Work instruction ->
Please retype every record exactly as it appears, omitting the pictures.
══════════════════════════════
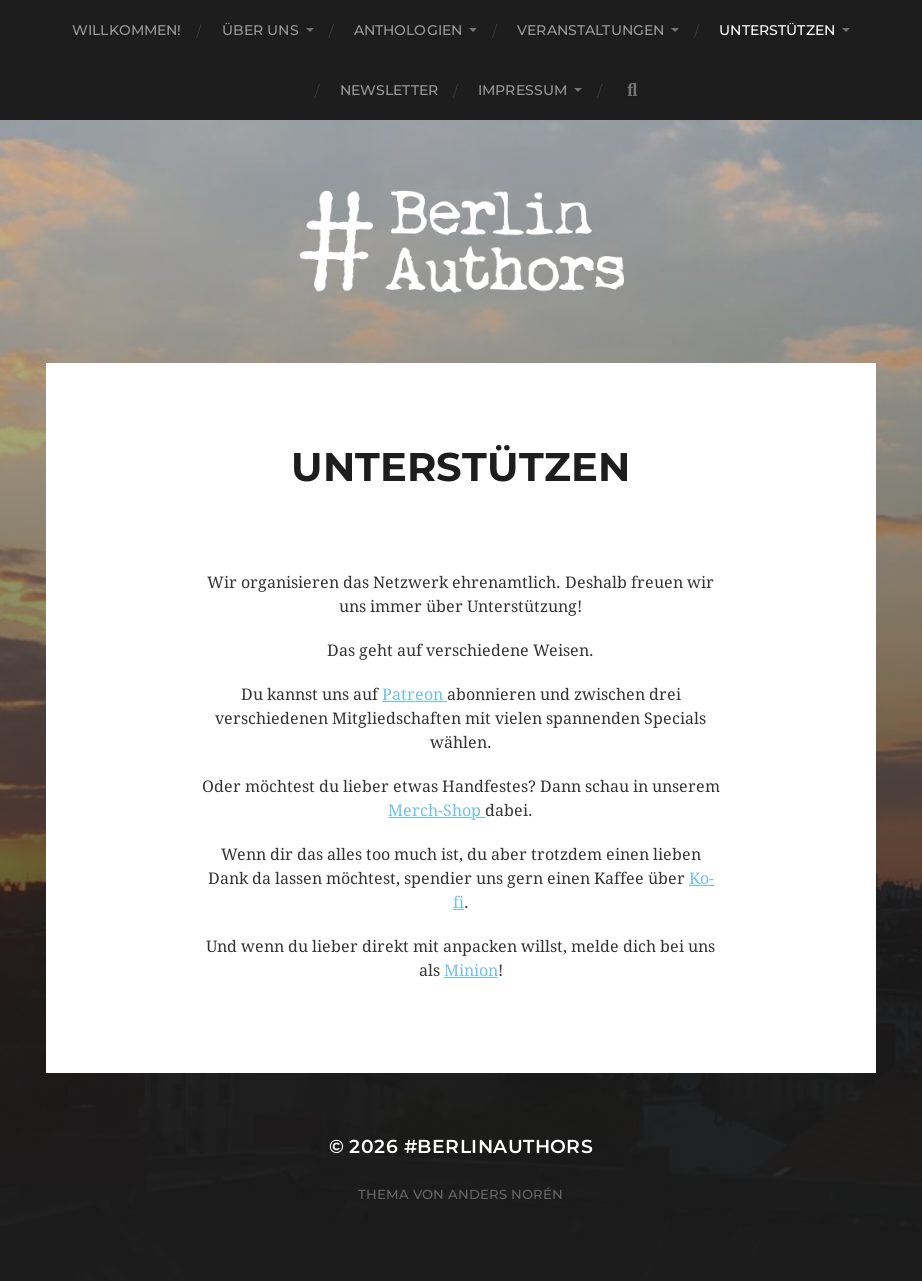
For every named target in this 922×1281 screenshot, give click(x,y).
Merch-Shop (436, 810)
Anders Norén (505, 1194)
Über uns (260, 30)
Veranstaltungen (590, 30)
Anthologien (408, 30)
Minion (471, 970)
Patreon (414, 694)
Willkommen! (127, 30)
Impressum (522, 90)
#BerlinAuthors (499, 1146)
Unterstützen (777, 30)
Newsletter (389, 90)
══════════════════════════════
Task solution ->
For every named target in this 922×1281 screenshot, give click(x,y).
Merch-Shop (436, 810)
Anders Norén (505, 1194)
Über uns (260, 30)
Veranstaltungen (590, 30)
Anthologien (408, 30)
Minion (471, 970)
Patreon (414, 694)
Willkommen! (127, 30)
Impressum (522, 90)
#BerlinAuthors (499, 1146)
Unterstützen (777, 30)
Newsletter (389, 90)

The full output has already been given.